• TASK REQUIREMENTS:
What is needed is a copy of each line in the listing below that contains "Terminalstandort".

** Opening GIVEN DATA block **

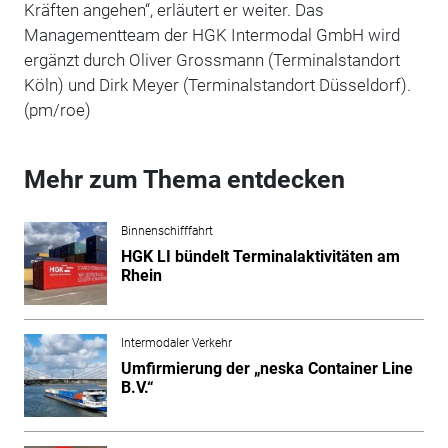
Kräften angehen“, erläutert er weiter. Das
Managementteam der HGK Intermodal GmbH wird
ergänzt durch Oliver Grossmann (Terminalstandort
Köln) und Dirk Meyer (Terminalstandort Düsseldorf).
(pm/roe)
Mehr zum Thema entdecken
Binnenschifffahrt
HGK LI bündelt Terminalaktivitäten am
Rhein
Intermodaler Verkehr
Umfirmierung der „neska Container Line
B.V.“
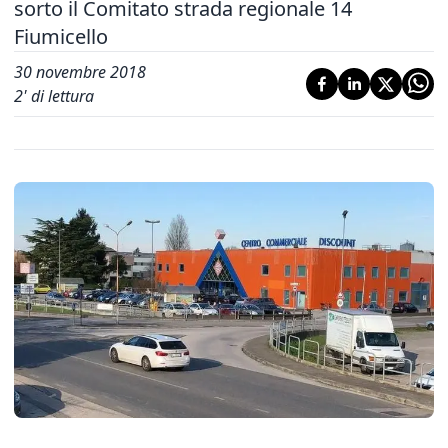
sorto il Comitato strada regionale 14
Fiumicello
30 novembre 2018
2
' di lettura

** Closing GIVEN DATA block **

• WRITTEN SOLUTION:
ergänzt durch Oliver Grossmann (Terminalstandort
Köln) und Dirk Meyer (Terminalstandort Düsseldorf).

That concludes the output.